Due to the measurement of carbon potential at two points in the space of the furnace, and also due to the regulation of the composition of the atmosphere so that the potential of the heaters is close

to the shrinkage potential, the potential drop across the furnace space is minimal, and hence the unevenness of the cemented layer is minimal, even if there is a temperature gradient on the product, which is possible due to the uneven temperature on the heaters, convective currents ,. different distances from the product to the heaters and the like.

The device was tested on a special stand. Under these conditions, the heaters worked for 5.5 thousand hours.

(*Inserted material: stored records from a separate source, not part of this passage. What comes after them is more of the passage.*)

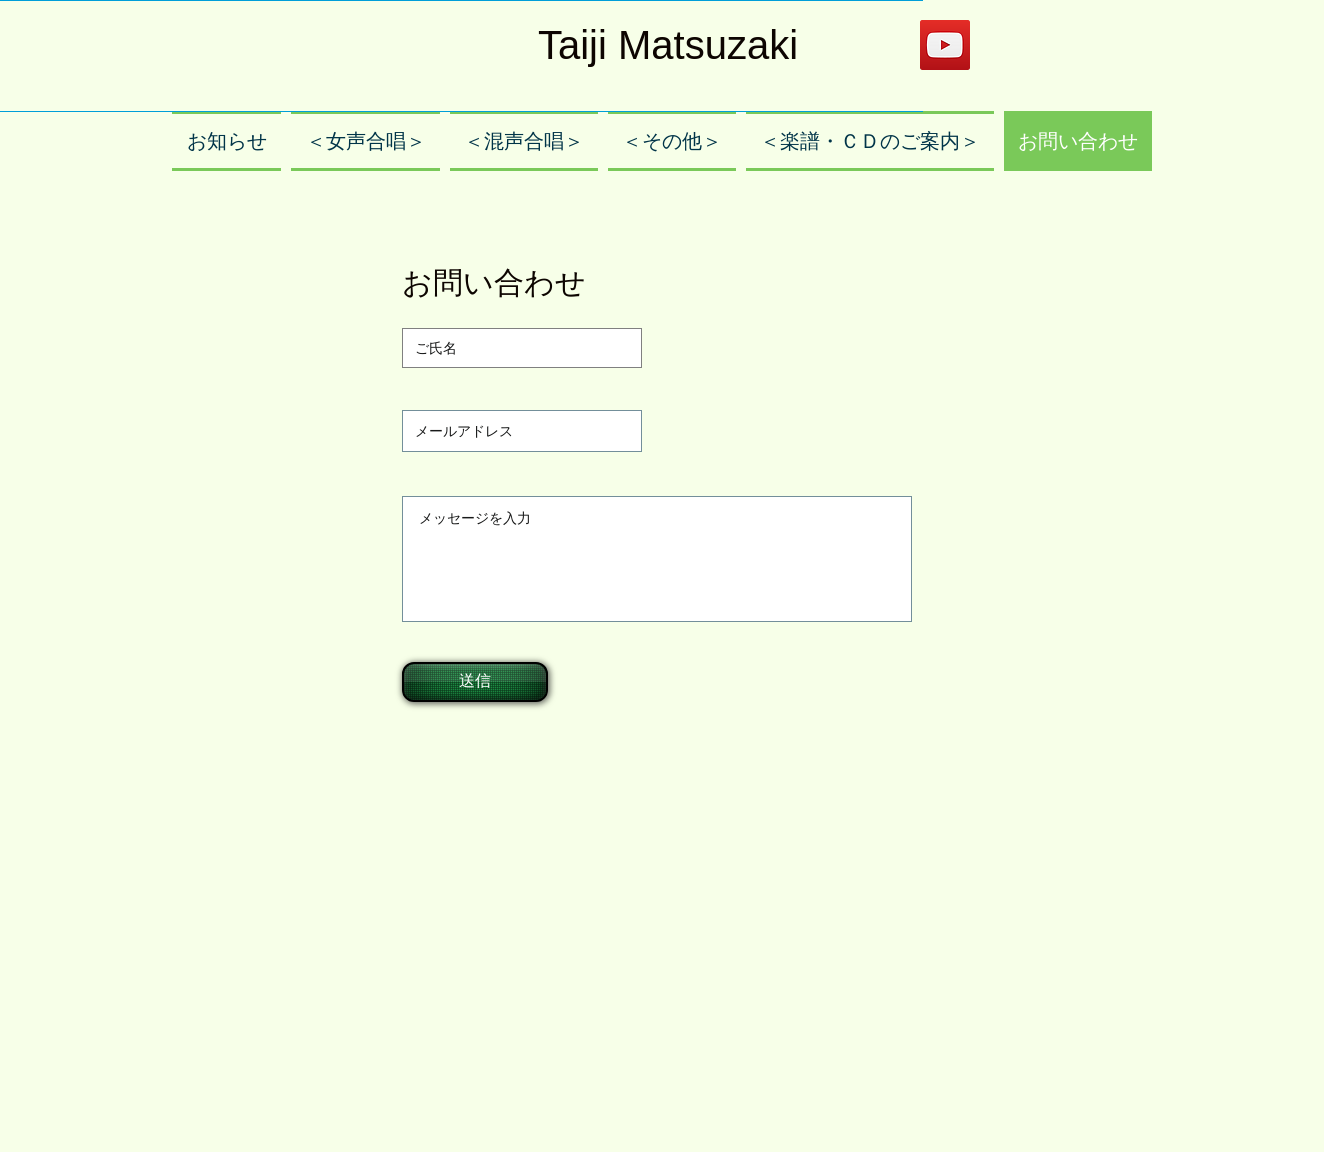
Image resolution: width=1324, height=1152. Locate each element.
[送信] (475, 682)
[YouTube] (945, 45)
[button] (365, 141)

Thus, the proposed device in comparison with the prototype. is characterized by a longer heater operation (under the control conditions of this device, the heaters worked for 5.5 thousand hours, while using the prototype - 3.5 thousand hours) and the quality of the processed products increased due to a more uniform floor carbon potential.

Claims (1)

Invention Formula A device for automatically controlling the carbon potential of the atmosphere, mainly in a furnace with Compiled L.Abrosimov Editor M. Bandura Tehred V.Kadar Proofreader A.Zimokosov Order 1499/24 Edition 550 Subscription VNIIPI USSR State Committee for inventions and discoveries 113035, Moscow, Zh-35, Raushsk nab. „4/5 Production-full raft enterprise, Uzhgorod, Projecto st., 4 50 50 five 0 heaters, which contains a sensor connected to a dividing unit, a composition regulator, a carbon potential setpoint adjuster, and the regulator is connected to an overflow valve through an actuator, in order to increase the reliability of heaters, as well as the quality of the processed products, it is equipped with three comparison units, a valve, a second dividing unit, a carbon potential differential unit, a second sensor connected through a second dividing unit to the first comparison unit, the output of which connected to the second comparison unit, and the second input to the output of the first dividing unit, whose output is connected via the third comparison unit to the input of the gas composition regulator, the third comparison unit being connected to the carbon potential setpoint setting unit by the first input, the input of which is connected to the output of the second comparison unit, while the second sensor is installed near the heaters, and the input of the second comparison unit is connected to the setter of the carbon potential difference.